Saved entries —
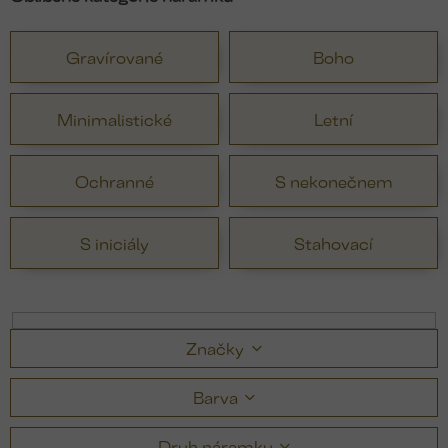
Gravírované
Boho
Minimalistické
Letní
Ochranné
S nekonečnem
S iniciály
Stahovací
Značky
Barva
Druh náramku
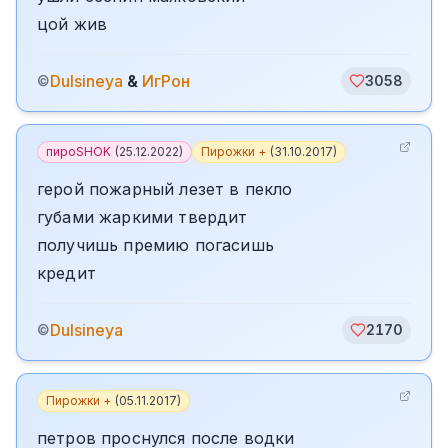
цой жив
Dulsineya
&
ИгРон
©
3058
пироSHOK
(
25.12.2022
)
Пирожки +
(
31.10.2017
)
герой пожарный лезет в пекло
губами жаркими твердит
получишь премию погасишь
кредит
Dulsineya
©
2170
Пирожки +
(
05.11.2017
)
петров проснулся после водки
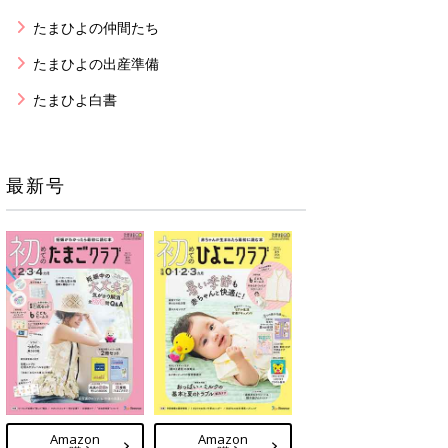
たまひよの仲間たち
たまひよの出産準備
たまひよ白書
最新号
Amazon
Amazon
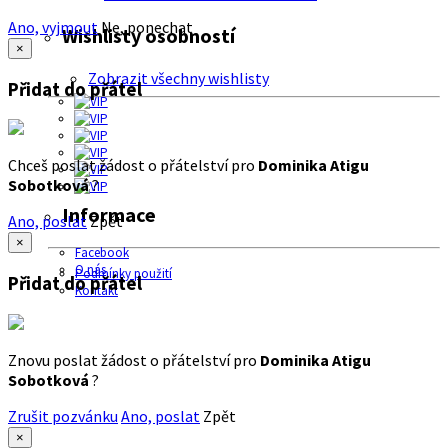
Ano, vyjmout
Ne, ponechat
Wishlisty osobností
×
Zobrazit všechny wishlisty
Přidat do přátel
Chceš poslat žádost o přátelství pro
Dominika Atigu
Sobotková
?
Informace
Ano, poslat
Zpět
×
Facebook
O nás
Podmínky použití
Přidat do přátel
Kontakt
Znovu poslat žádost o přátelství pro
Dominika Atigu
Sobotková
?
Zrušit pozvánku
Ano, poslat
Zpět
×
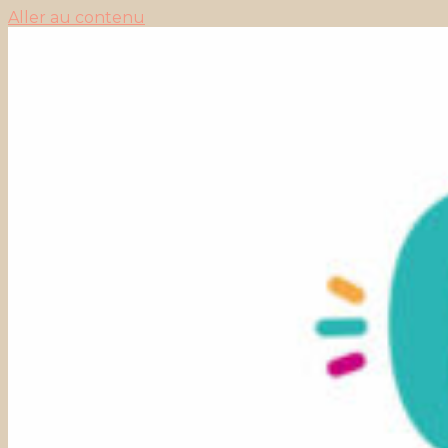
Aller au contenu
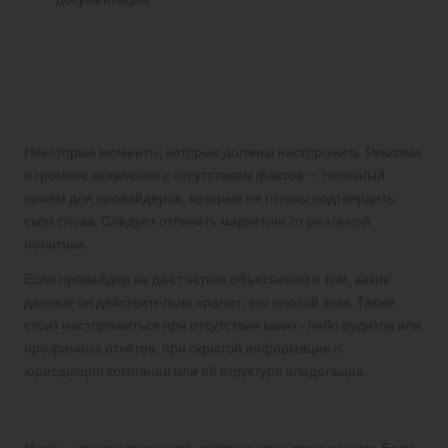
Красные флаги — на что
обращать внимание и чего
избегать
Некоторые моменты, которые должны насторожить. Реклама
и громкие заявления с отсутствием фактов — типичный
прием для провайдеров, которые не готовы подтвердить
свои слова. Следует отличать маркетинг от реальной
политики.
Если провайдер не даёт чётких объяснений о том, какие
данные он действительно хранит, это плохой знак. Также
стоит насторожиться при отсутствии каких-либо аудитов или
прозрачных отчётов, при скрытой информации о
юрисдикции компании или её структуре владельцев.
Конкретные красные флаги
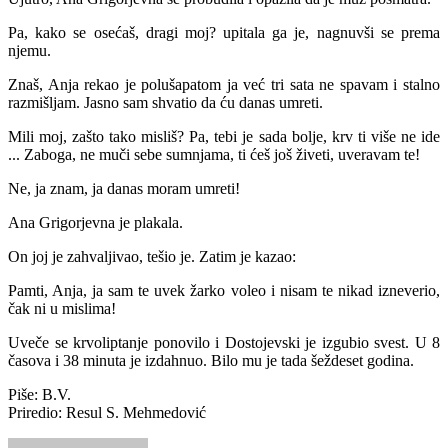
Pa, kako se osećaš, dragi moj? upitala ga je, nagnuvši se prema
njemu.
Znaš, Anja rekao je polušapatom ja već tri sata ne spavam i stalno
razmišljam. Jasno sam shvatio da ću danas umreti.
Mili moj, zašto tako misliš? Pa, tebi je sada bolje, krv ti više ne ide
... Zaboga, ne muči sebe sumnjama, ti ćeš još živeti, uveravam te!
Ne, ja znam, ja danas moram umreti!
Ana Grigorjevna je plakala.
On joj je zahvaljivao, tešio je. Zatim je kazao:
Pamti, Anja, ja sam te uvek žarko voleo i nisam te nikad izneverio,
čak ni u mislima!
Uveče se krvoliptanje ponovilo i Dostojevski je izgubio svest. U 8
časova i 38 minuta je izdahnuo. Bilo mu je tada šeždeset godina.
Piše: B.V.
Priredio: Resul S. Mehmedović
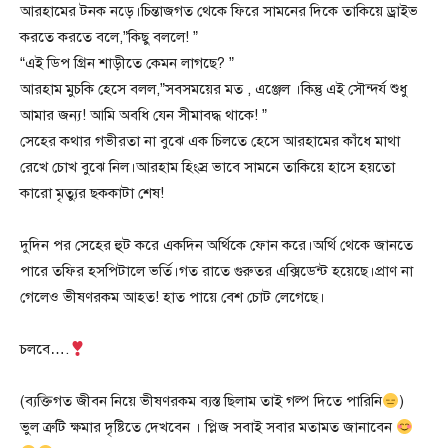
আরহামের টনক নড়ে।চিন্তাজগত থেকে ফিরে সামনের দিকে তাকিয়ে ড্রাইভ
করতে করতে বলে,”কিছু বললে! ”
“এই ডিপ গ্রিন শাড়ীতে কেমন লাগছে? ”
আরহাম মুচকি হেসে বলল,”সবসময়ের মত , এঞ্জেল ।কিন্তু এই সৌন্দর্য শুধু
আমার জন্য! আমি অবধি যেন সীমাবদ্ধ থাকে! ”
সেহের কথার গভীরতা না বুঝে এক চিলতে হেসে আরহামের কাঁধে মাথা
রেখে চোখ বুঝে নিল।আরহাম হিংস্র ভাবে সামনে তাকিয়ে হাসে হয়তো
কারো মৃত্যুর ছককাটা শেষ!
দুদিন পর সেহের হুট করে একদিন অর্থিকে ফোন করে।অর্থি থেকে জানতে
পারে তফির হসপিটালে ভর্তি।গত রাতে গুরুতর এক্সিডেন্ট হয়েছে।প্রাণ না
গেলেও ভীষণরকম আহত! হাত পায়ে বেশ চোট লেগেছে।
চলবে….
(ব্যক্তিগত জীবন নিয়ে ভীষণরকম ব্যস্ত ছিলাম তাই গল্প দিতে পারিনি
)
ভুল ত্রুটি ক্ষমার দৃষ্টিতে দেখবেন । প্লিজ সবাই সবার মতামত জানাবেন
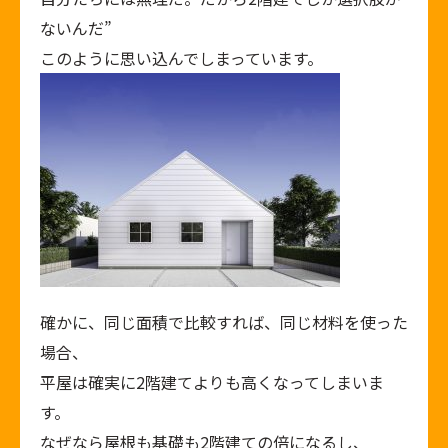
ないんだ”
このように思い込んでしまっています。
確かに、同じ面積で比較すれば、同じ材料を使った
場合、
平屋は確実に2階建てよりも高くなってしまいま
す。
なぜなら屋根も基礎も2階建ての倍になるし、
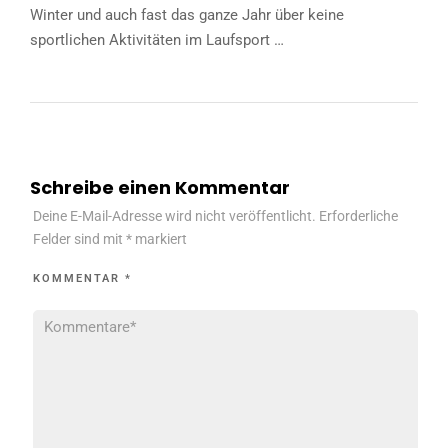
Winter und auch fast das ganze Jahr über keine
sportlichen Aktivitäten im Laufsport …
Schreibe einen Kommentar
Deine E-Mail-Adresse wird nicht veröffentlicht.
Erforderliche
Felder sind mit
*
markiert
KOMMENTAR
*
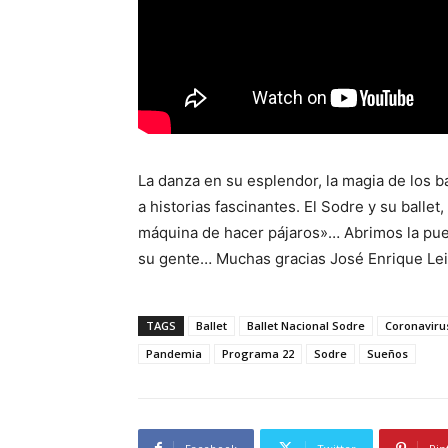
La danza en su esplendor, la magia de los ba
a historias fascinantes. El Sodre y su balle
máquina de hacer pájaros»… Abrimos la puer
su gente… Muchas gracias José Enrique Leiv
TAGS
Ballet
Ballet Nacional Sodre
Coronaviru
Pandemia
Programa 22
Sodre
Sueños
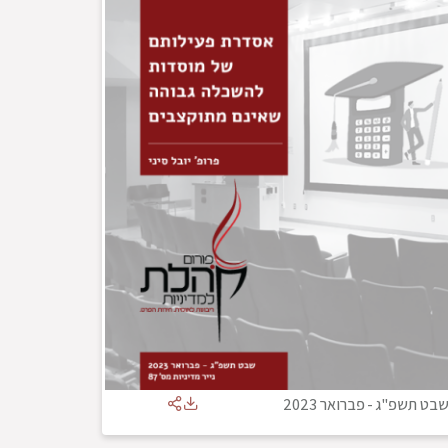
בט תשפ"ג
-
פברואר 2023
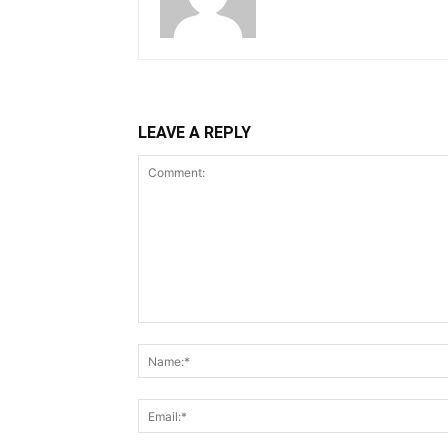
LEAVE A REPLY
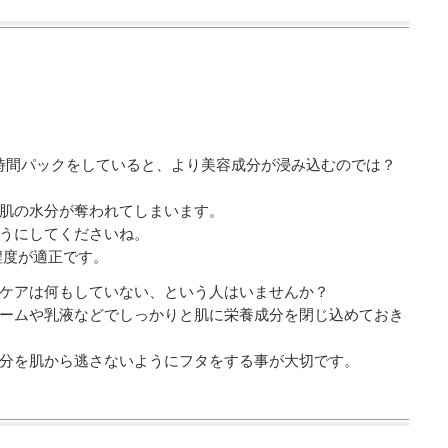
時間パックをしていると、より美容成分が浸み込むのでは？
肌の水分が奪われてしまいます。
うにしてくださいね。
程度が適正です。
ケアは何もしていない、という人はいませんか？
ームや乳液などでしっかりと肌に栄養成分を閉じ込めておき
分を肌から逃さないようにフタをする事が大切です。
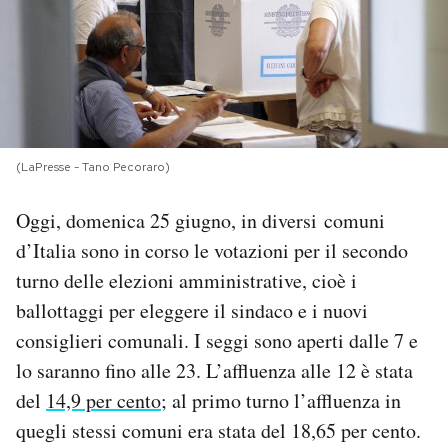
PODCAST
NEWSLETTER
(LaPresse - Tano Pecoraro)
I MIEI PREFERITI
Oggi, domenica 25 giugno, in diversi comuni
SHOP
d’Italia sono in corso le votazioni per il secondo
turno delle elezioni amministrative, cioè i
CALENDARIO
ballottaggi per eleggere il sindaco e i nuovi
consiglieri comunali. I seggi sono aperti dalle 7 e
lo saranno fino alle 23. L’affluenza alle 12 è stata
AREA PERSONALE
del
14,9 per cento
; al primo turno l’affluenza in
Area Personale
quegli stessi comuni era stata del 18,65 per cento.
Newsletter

TASK TO CARRY OUT — Every line above is to be written out unchanged, with the pictures omitted.

YOUR RESPONSE —
Gravírované
Boho
Minimalistické
Letní
Ochranné
S nekonečnem
S iniciály
Stahovací
Značky
Barva
Druh náramku
цой жив
Dulsineya
&
ИгРон
©
3058
пироSHOK
(
25.12.2022
)
Пирожки +
(
31.10.2017
)
герой пожарный лезет в пекло
губами жаркими твердит
получишь премию погасишь
кредит
Dulsineya
©
2170
Пирожки +
(
05.11.2017
)
петров проснулся после водки
たまひよの仲間たち
たまひよの出産準備
たまひよ白書
最新号
Amazon
Amazon
Ano, vyjmout
Ne, ponechat
Wishlisty osobností
×
Zobrazit všechny wishlisty
Přidat do přátel
Chceš poslat žádost o přátelství pro
Dominika Atigu
Sobotková
?
Informace
Ano, poslat
Zpět
×
Facebook
O nás
Podmínky použití
Přidat do přátel
Kontakt
Znovu poslat žádost o přátelství pro
Dominika Atigu
Sobotková
?
Zrušit pozvánku
Ano, poslat
Zpět
×
Aller au contenu
Красные флаги — на что
обращать внимание и чего
избегать
Некоторые моменты, которые должны насторожить. Реклама
и громкие заявления с отсутствием фактов — типичный
прием для провайдеров, которые не готовы подтвердить
свои слова. Следует отличать маркетинг от реальной
политики.
Если провайдер не даёт чётких объяснений о том, какие
данные он действительно хранит, это плохой знак. Также
стоит насторожиться при отсутствии каких-либо аудитов или
прозрачных отчётов, при скрытой информации о
юрисдикции компании или её структуре владельцев.
Конкретные красные флаги
Pa, kako se osećaš, dragi moj? upitala ga je, nagnuvši se prema
njemu.
Znaš, Anja rekao je polušapatom ja već tri sata ne spavam i stalno
razmišljam. Jasno sam shvatio da ću danas umreti.
Mili moj, zašto tako misliš? Pa, tebi je sada bolje, krv ti više ne ide
... Zaboga, ne muči sebe sumnjama, ti ćeš još živeti, uveravam te!
Ne, ja znam, ja danas moram umreti!
Ana Grigorjevna je plakala.
On joj je zahvaljivao, tešio je. Zatim je kazao:
Pamti, Anja, ja sam te uvek žarko voleo i nisam te nikad izneverio,
čak ni u mislima!
Uveče se krvoliptanje ponovilo i Dostojevski je izgubio svest. U 8
časova i 38 minuta je izdahnuo. Bilo mu je tada šeždeset godina.
Piše: B.V.
Priredio: Resul S. Mehmedović
আরহামের টনক নড়ে।চিন্তাজগত থেকে ফিরে সামনের দিকে তাকিয়ে ড্রাইভ
করতে করতে বলে,”কিছু বললে! ”
“এই ডিপ গ্রিন শাড়ীতে কেমন লাগছে? ”
আরহাম মুচকি হেসে বলল,”সবসময়ের মত , এঞ্জেল ।কিন্তু এই সৌন্দর্য শুধু
আমার জন্য! আমি অবধি যেন সীমাবদ্ধ থাকে! ”
সেহের কথার গভীরতা না বুঝে এক চিলতে হেসে আরহামের কাঁধে মাথা
রেখে চোখ বুঝে নিল।আরহাম হিংস্র ভাবে সামনে তাকিয়ে হাসে হয়তো
কারো মৃত্যুর ছককাটা শেষ!
দুদিন পর সেহের হুট করে একদিন অর্থিকে ফোন করে।অর্থি থেকে জানতে
পারে তফির হসপিটালে ভর্তি।গত রাতে গুরুতর এক্সিডেন্ট হয়েছে।প্রাণ না
গেলেও ভীষণরকম আহত! হাত পায়ে বেশ চোট লেগেছে।
চলবে….
(ব্যক্তিগত জীবন নিয়ে ভীষণরকম ব্যস্ত ছিলাম তাই গল্প দিতে পারিনি
)
ভুল ত্রুটি ক্ষমার দৃষ্টিতে দেখবেন । প্লিজ সবাই সবার মতামত জানাবেন
ないんだ”
このように思い込んでしまっています。
確かに、同じ面積で比較すれば、同じ材料を使った
場合、
平屋は確実に2階建てよりも高くなってしまいま
す。
なぜなら屋根も基礎も2階建ての倍になるし、
Winter und auch fast das ganze Jahr über keine
sportlichen Aktivitäten im Laufsport …
Schreibe einen Kommentar
Deine E-Mail-Adresse wird nicht veröffentlicht.
Erforderliche
Felder sind mit
*
markiert
KOMMENTAR
*
La danza en su esplendor, la magia de los ba
a historias fascinantes. El Sodre y su balle
máquina de hacer pájaros»… Abrimos la puer
su gente… Muchas gracias José Enrique Leiv
TAGS
Ballet
Ballet Nacional Sodre
Coronaviru
Pandemia
Programa 22
Sodre
Sueños
בט תשפ"ג
-
פברואר 2023
LEAVE A REPLY
時間パックをしていると、より美容成分が浸み込むのでは？
肌の水分が奪われてしまいます。
うにしてくださいね。
程度が適正です。
ケアは何もしていない、という人はいませんか？
ームや乳液などでしっかりと肌に栄養成分を閉じ込めておき
分を肌から逃さないようにフタをする事が大切です。
PODCAST
NEWSLETTER
(LaPresse - Tano Pecoraro)
I MIEI PREFERITI
Oggi, domenica 25 giugno, in diversi comuni
SHOP
d’Italia sono in corso le votazioni per il secondo
turno delle elezioni amministrative, cioè i
CALENDARIO
ballottaggi per eleggere il sindaco e i nuovi
consiglieri comunali. I seggi sono aperti dalle 7 e
lo saranno fino alle 23. L’affluenza alle 12 è stata
AREA PERSONALE
del
14,9 per cento
; al primo turno l’affluenza in
Area Personale
quegli stessi comuni era stata del 18,65 per cento.
Newsletter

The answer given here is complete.